Saved entries
+++
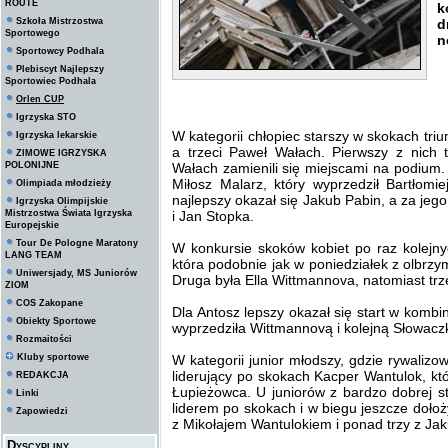
ROUTE
k
Szkoła Mistrzostwa
d
Sportowego
n
Sportowcy Podhala
Plebiscyt Najlepszy
Sportowiec Podhala
Orlen CUP
Igrzyska STO
W kategorii chłopiec starszy w skokach tri
Igrzyska lekarskie
a trzeci Paweł Wałach. Pierwszy z nich 
ZIMOWE IGRZYSKA
POLONIJNE
Wałach zamienili się miejscami na podium
Miłosz Malarz, który wyprzedził Bartłom
Olimpiada młodzieży
najlepszy okazał się Jakub Pabin, a za jeg
Igrzyska Olimpijskie
Mistrzostwa Świata Igrzyska
i Jan Stopka.
Europejskie
Tour De Pologne Maratony
W konkursie skoków kobiet po raz kolejny
LANG TEAM
która podobnie jak w poniedziałek z olbrz
Uniwersjady, MS Juniorów
Druga była Ella Wittmannova, natomiast trze
ZIOM
COS Zakopane
Dla Antosz lepszy okazał się start w komb
Obiekty Sportowe
wyprzedziła Wittmannovą i kolejną Słowacz
Rozmaitości
Kluby sportowe
W kategorii junior młodszy, gdzie rywalizo
liderujący po skokach Kacper Wantulok, k
REDAKCJA
Łupieżowca. U juniorów z bardzo dobrej st
Linki
liderem po skokach i w biegu jeszcze doło
Zapowiedzi
z Mikołajem Wantulokiem i ponad trzy z Ja
Dyscypliny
+++
WORK TO COMPLETE
Once the pictures are removed, output the entries above exactly as given.

SOLUTION FOR THIS PROBLEM
ROUTE
k
Szkoła Mistrzostwa
d
Sportowego
n
Sportowcy Podhala
Plebiscyt Najlepszy
Sportowiec Podhala
Orlen CUP
Igrzyska STO
W kategorii chłopiec starszy w skokach tri
Igrzyska lekarskie
a trzeci Paweł Wałach. Pierwszy z nich 
ZIMOWE IGRZYSKA
POLONIJNE
Wałach zamienili się miejscami na podium
Miłosz Malarz, który wyprzedził Bartłom
Olimpiada młodzieży
najlepszy okazał się Jakub Pabin, a za jeg
Igrzyska Olimpijskie
Mistrzostwa Świata Igrzyska
i Jan Stopka.
Europejskie
Tour De Pologne Maratony
W konkursie skoków kobiet po raz kolejny
LANG TEAM
która podobnie jak w poniedziałek z olbrz
Uniwersjady, MS Juniorów
Druga była Ella Wittmannova, natomiast trze
ZIOM
COS Zakopane
Dla Antosz lepszy okazał się start w komb
Obiekty Sportowe
wyprzedziła Wittmannovą i kolejną Słowacz
Rozmaitości
Kluby sportowe
W kategorii junior młodszy, gdzie rywalizo
liderujący po skokach Kacper Wantulok, k
REDAKCJA
Łupieżowca. U juniorów z bardzo dobrej st
Linki
liderem po skokach i w biegu jeszcze doło
Zapowiedzi
z Mikołajem Wantulokiem i ponad trzy z Ja
Dyscypliny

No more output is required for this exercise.